# Data science and statistical design

Data analysis and statistical techniques are an essential element in many cross-disciplinary projects. Within our group, we have expertise in the design of experiments, the development of new data assimilation methods and novel methods for the analysis of physiological time series.

## Design of experiments

Design of experiments concerns the planning of a task to describe or explain the relationship between factors affecting a process. In other words, it is used to find cause-and-effect relationships and to compare treatments. Experimental design has a role in areas such as drug development, horticultural research and industrial processes. Research areas led by Janet Godolphin include design robustness and construction of factorial and fractional factorial designs.

### Robustness against design breakdown

Nuisance factors (for example batches of raw material in a manufacturing process) affect a response but are of no intrinsic interest. Blocking is used to eliminate the effect of nuisance factors on treatment comparisons, i.e. on the comparisons that are of interest. It is generally straightforward to obtain a blocked design with ‘good’ properties. However, observations can be lost during experimentation so the eventual design may have less desirable properties than the planned design. In the most extreme situation, an eventual design can be disconnected and it will not be possible to compare all treatments. Understanding the mechanism resulting in design breakdown for different design types leads to a design selection approach that incorporates robustness against breakdown through observation loss.

### Construction of factorial and fractional factorial designs

Manufacturing processes can involve many factors. Factorial and fractional factorial designs play an important role in optimising multi-factor processes. Research areas concern the use of graph theory to construct designs providing estimates of main effects and of selected interactions when the treatment structure is factorial, both with and without blocking factors.

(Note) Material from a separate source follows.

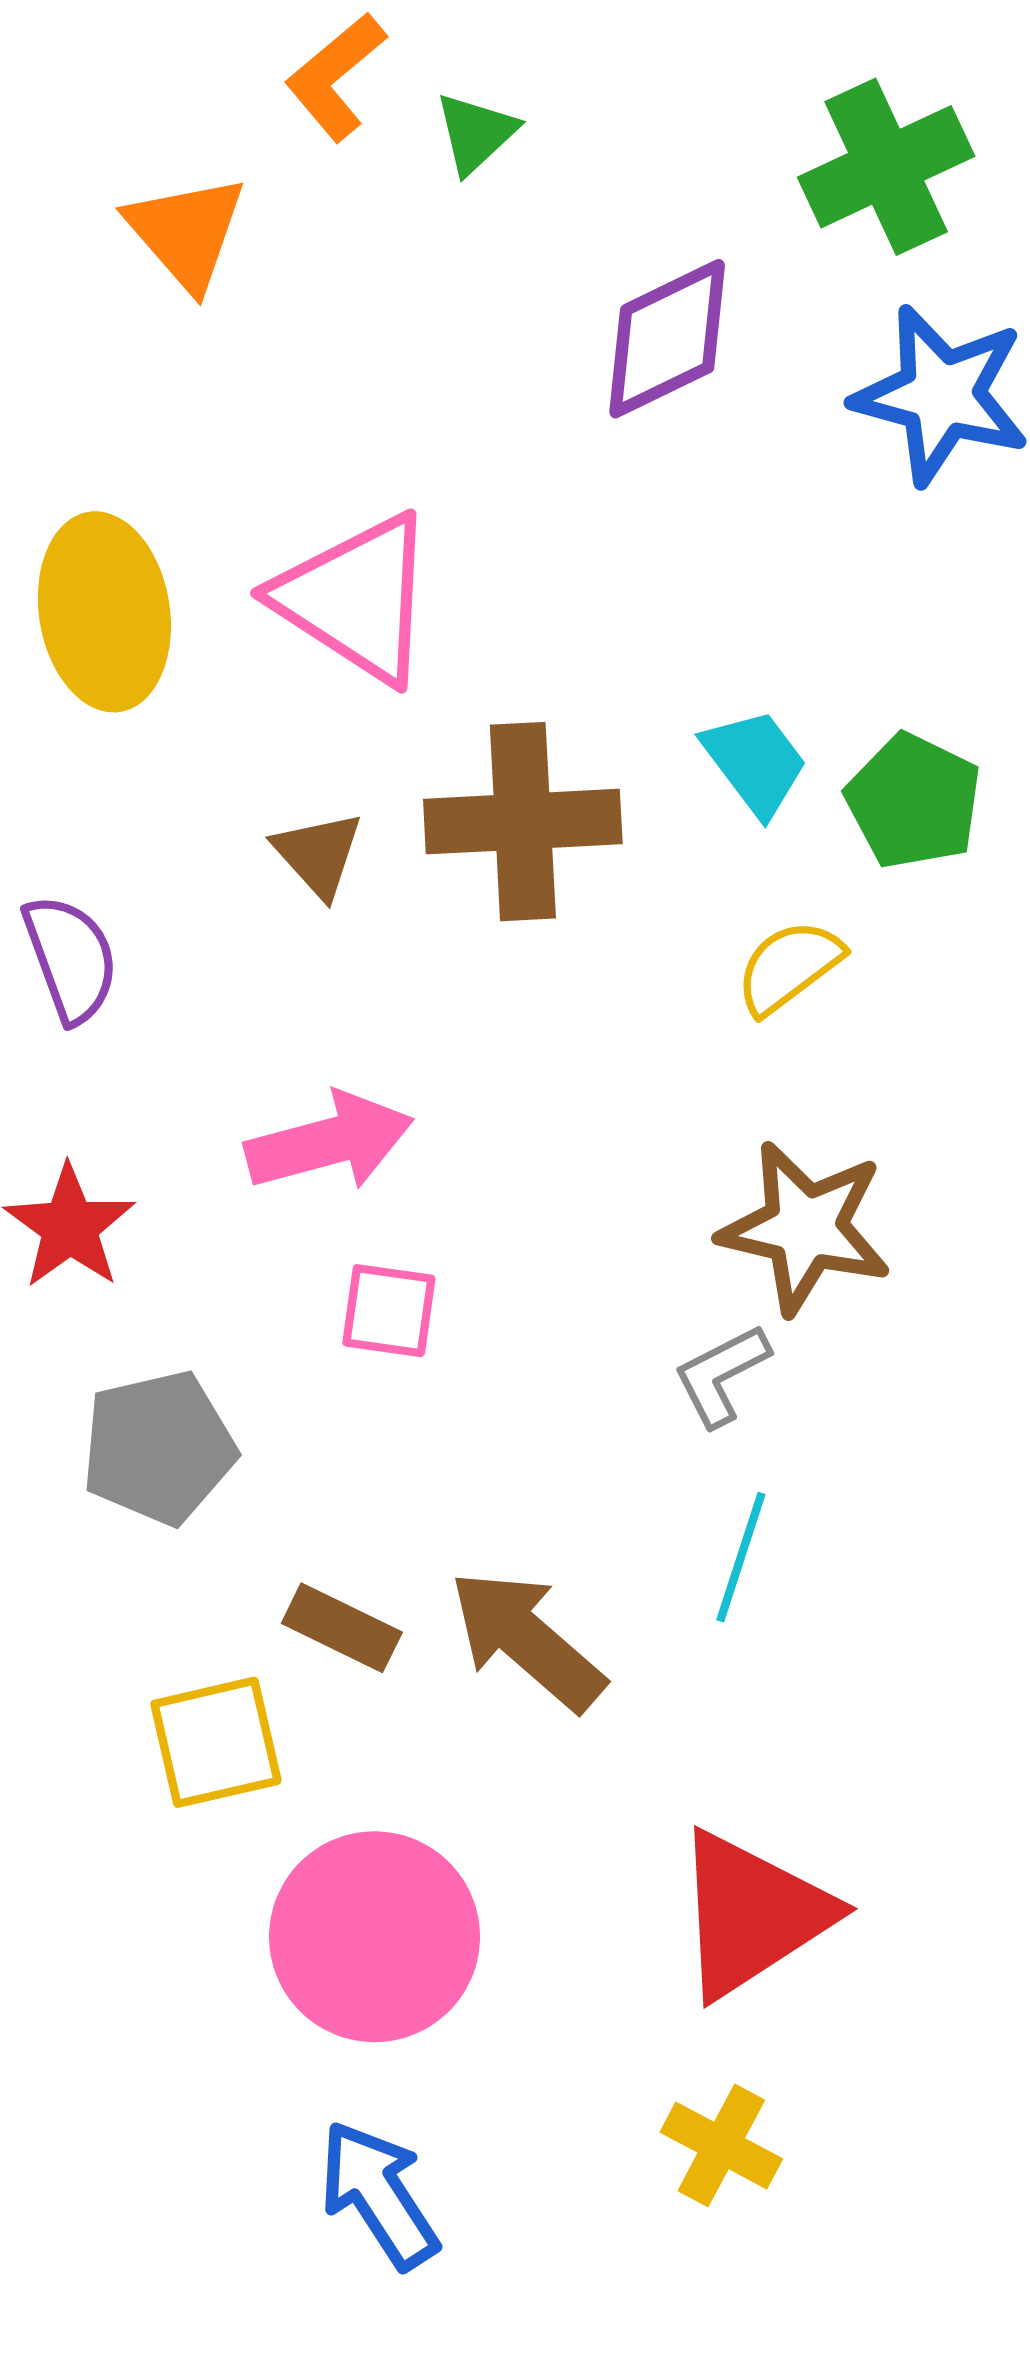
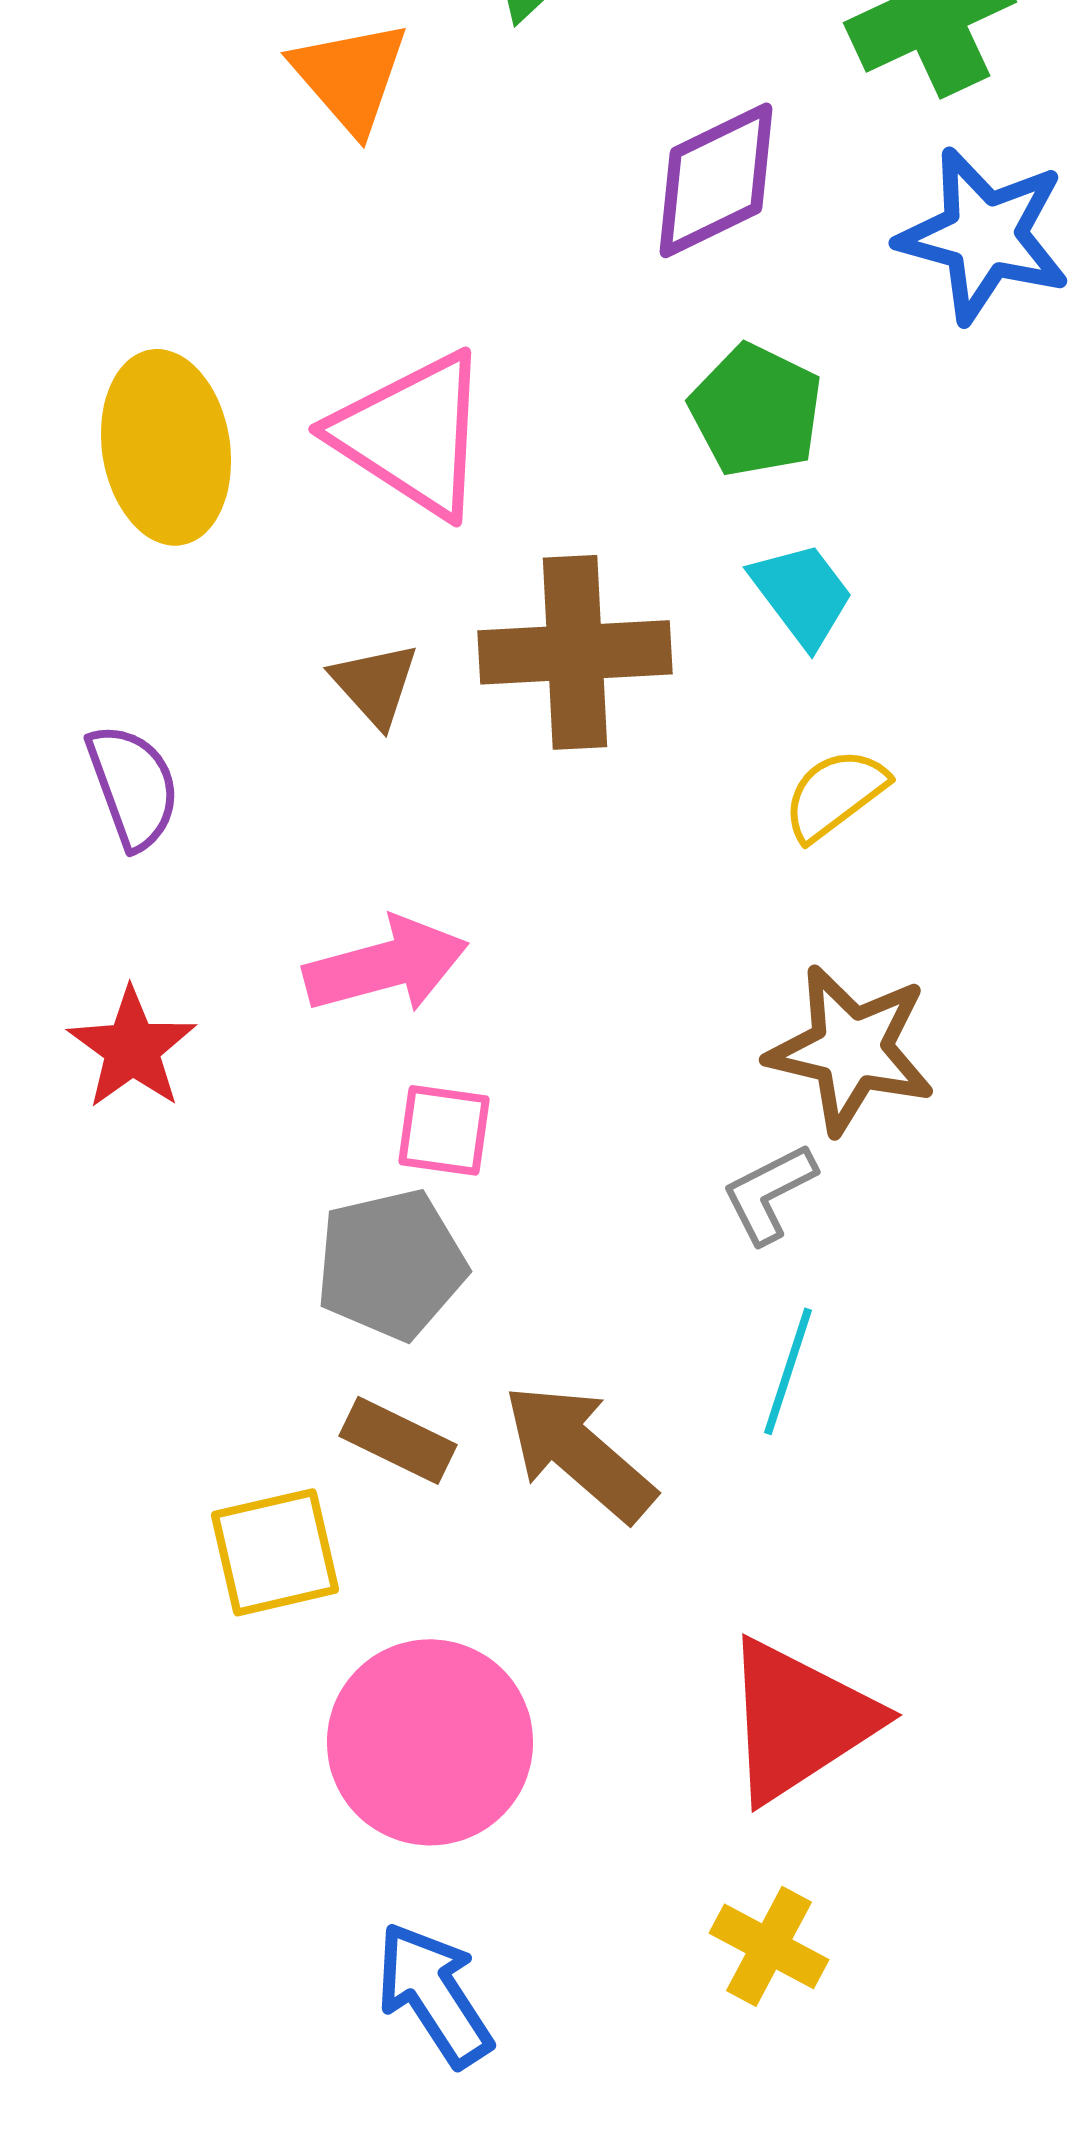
orange triangle: (186, 232) -> (350, 76), moved
green pentagon: (914, 801) -> (756, 410), moved
gray pentagon: (159, 1448) -> (391, 1264), moved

## Data assimilation for urban crime models

Recent mathematical research has developed several crime models such as agent-based model (ABM) for urban burglary that incorporate well-known interactions between individual criminals and environment at the neighbourhood level. These models provide an important tool to establish the links between hypothesised criminal behaviours embedded in the models and observed crime data.

Naratip Santitissadeekorn is developing a nonlinear filtering algorithm technique that can statistically merge model predictions with crime data, mathematically modelled a point process, in order to make better projections of future crime patterns such as crime hot spots. His research will also provide a non-invasive tool to quantify some well-known criminal behaviours (eg. near-repeat victimisation).

## Data assimilation in the neighbourhood of bifurcations

Data assimilation involves fusing models and data to estimate model parameters or to predict state variables, or both. In order to develop robust algorithms, it is important to understand both the data and the model structure.

Motivated by models of the carbon cycle in forests, project lead Anne Skeldon is analysing and evaluating the performance of data assimilation schemes in the neighbourhood of tipping points.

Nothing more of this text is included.